Indonesia's Trade Balance Surplus Reaches US$954 Million in Early 2026, Bank Indonesia Comments
Jakarta — Indonesia’s trade balance returned to a surplus of US$954 million in January 2026. This marks the 69th consecutive month of surplus since May 2021.
However, this surplus is the lowest recorded in the past nine months, falling short of the December 2025 surplus of US$2.51 billion. Bank Indonesia has issued a statement regarding the January surplus.
“Bank Indonesia views this trade balance surplus positively as it continues to support the resilience of Indonesia’s external economy,” said Ramdan Denny, Executive Director of Bank Indonesia’s Communications Department, as quoted on Tuesday, 3 March 2026.
Going forward, Denny stressed that Bank Indonesia will continue to strengthen policy synergies with the Government and other authorities to further reinforce external resilience and support sustainable national economic growth.
Bank Indonesia attributes the continued trade surplus primarily to the ongoing surplus in the non-oil and gas trade balance. The non-oil and gas trade balance recorded a surplus of US$3.23 billion in January 2026, supported by strong non-oil and gas exports of US$21.26 billion.
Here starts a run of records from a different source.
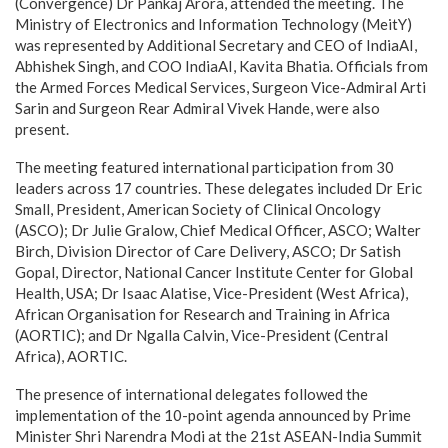
(Convergence) Dr Pankaj Arora, attended the meeting. The
Ministry of Electronics and Information Technology (MeitY)
was represented by Additional Secretary and CEO of IndiaAI,
Abhishek Singh, and COO IndiaAI, Kavita Bhatia. Officials from
the Armed Forces Medical Services, Surgeon Vice-Admiral Arti
Sarin and Surgeon Rear Admiral Vivek Hande, were also
present.
The meeting featured international participation from 30
leaders across 17 countries. These delegates included Dr Eric
Small, President, American Society of Clinical Oncology
(ASCO); Dr Julie Gralow, Chief Medical Officer, ASCO; Walter
Birch, Division Director of Care Delivery, ASCO; Dr Satish
Gopal, Director, National Cancer Institute Center for Global
Health, USA; Dr Isaac Alatise, Vice-President (West Africa),
African Organisation for Research and Training in Africa
(AORTIC); and Dr Ngalla Calvin, Vice-President (Central
Africa), AORTIC.
The presence of international delegates followed the
implementation of the 10-point agenda announced by Prime
Minister Shri Narendra Modi at the 21st ASEAN-India Summit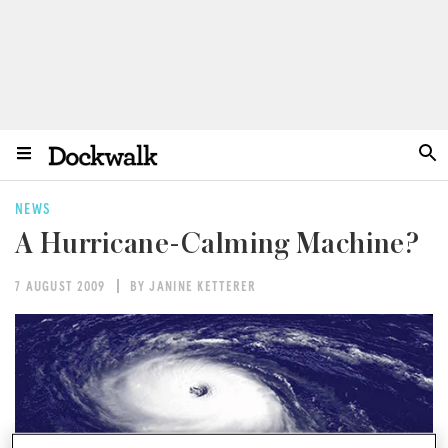
NEWS
A Hurricane-Calming Machine?
7 AUGUST 2009
BY JANINE KETTERER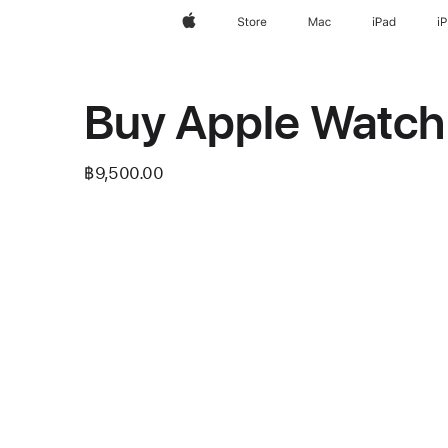
Apple
Store
Mac
iPad
i
Buy Apple Watch
฿9,500.00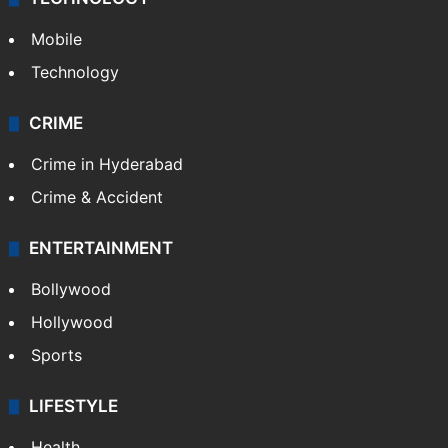
Mobile
Technology
CRIME
Crime in Hyderabad
Crime & Accident
ENTERTAINMENT
Bollywood
Hollywood
Sports
LIFESTYLE
Health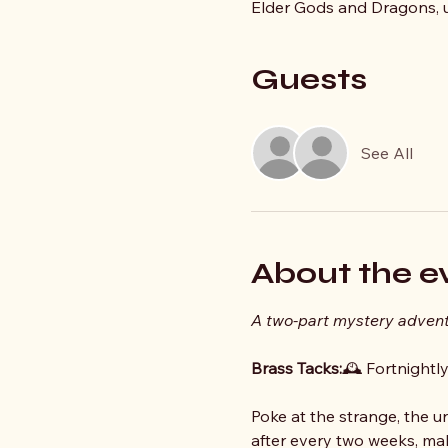
Elder Gods and Dragons, un
Guests
See All
About the e
A two‑part mystery adven
Brass Tacks:
🕰️ Fortnightl
Poke at the strange, the u
after every two weeks, mak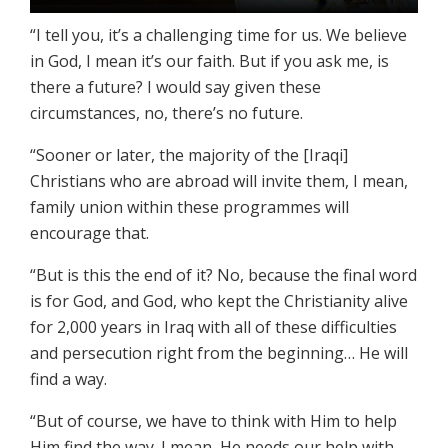
“I tell you, it’s a challenging time for us. We believe
in God, I mean it’s our faith. But if you ask me, is
there a future? I would say given these
circumstances, no, there’s no future.
“Sooner or later, the majority of the [Iraqi]
Christians who are abroad will invite them, I mean,
family union within these programmes will
encourage that.
“But is this the end of it? No, because the final word
is for God, and God, who kept the Christianity alive
for 2,000 years in Iraq with all of these difficulties
and persecution right from the beginning… He will
find a way.
“But of course, we have to think with Him to help
Him find the way. I mean, He needs our help with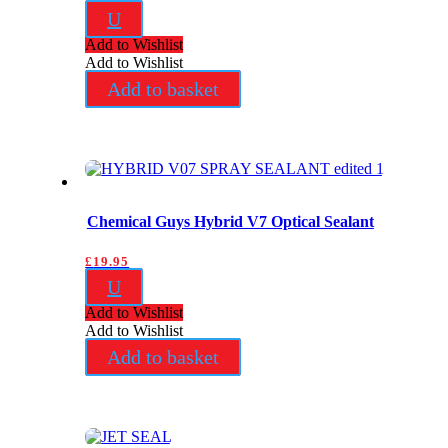
U
Add to Wishlist
Add to Wishlist
Add to basket
Chemical Guys Hybrid V7 Optical Sealant
£
19.95
U
Add to Wishlist
Add to Wishlist
Add to basket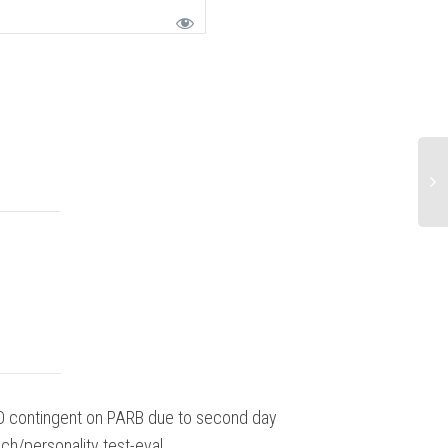
 contingent on PARB due to second day
Overall outst
ch/personality test-eval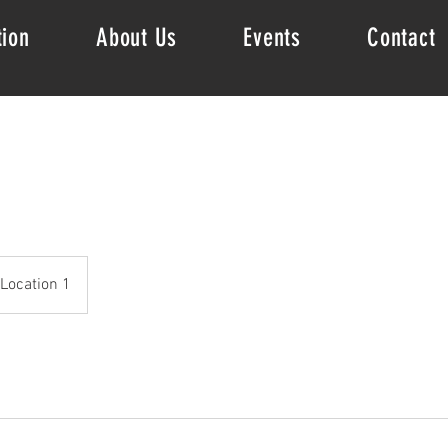
tion
About Us
Events
Contact
Location 1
“This positive performance of non-oil and gas exports is particularly supported by exports of natural resource-based products such as animal and vegetable fats and oils, as well as manufactured products including nickel and nickel products, vehicles and vehicle parts, machinery and mechanical equipment and parts, and footwear,” said Denny.
By destination country, non-oil and gas exports to China, the United States, and India remained the main contributors to Indonesia’s exports. Meanwhile, the oil and gas trade balance recorded a deficit of US$2.27 billion in January 2026, in line with declining oil and gas exports amid reduced oil and gas imports.